**Task brief:**
Print exactly the lines from the line with "Full of Days på Charlottenborg er" to the last line of the data, please, both included.

**Given data:**
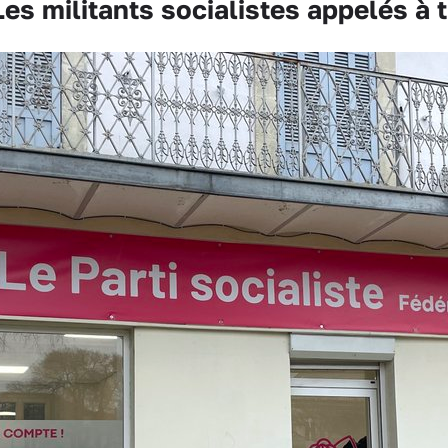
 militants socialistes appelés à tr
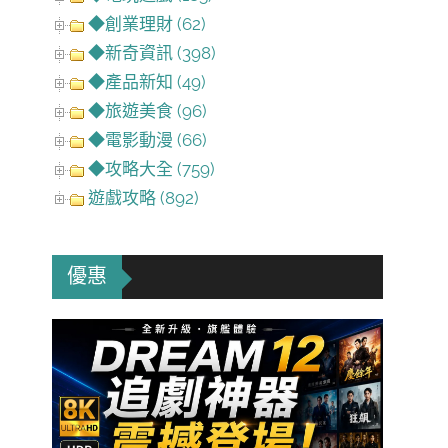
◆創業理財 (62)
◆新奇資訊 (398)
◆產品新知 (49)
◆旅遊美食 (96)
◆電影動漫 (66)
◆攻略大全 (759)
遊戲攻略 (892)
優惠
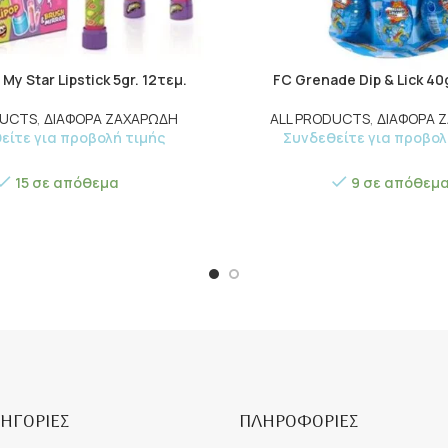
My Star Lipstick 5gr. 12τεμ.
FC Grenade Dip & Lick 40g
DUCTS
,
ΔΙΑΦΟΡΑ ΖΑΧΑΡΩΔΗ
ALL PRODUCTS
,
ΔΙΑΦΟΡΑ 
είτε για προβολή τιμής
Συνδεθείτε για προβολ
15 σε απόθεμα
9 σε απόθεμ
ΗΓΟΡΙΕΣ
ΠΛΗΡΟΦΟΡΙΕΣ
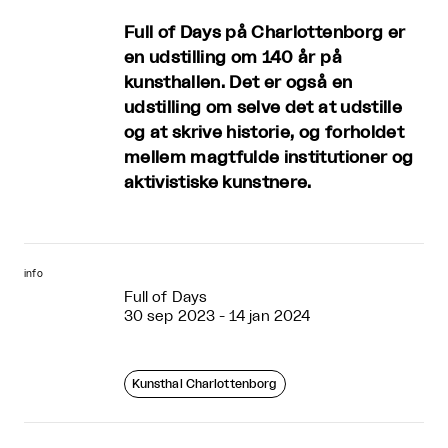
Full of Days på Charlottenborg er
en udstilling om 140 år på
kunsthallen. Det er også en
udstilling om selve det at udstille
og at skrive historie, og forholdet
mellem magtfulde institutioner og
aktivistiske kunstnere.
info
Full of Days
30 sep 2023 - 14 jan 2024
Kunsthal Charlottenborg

**Answer for the task:**
Full of Days på Charlottenborg er
en udstilling om 140 år på
kunsthallen. Det er også en
udstilling om selve det at udstille
og at skrive historie, og forholdet
mellem magtfulde institutioner og
aktivistiske kunstnere.
info
Full of Days
30 sep 2023 - 14 jan 2024
Kunsthal Charlottenborg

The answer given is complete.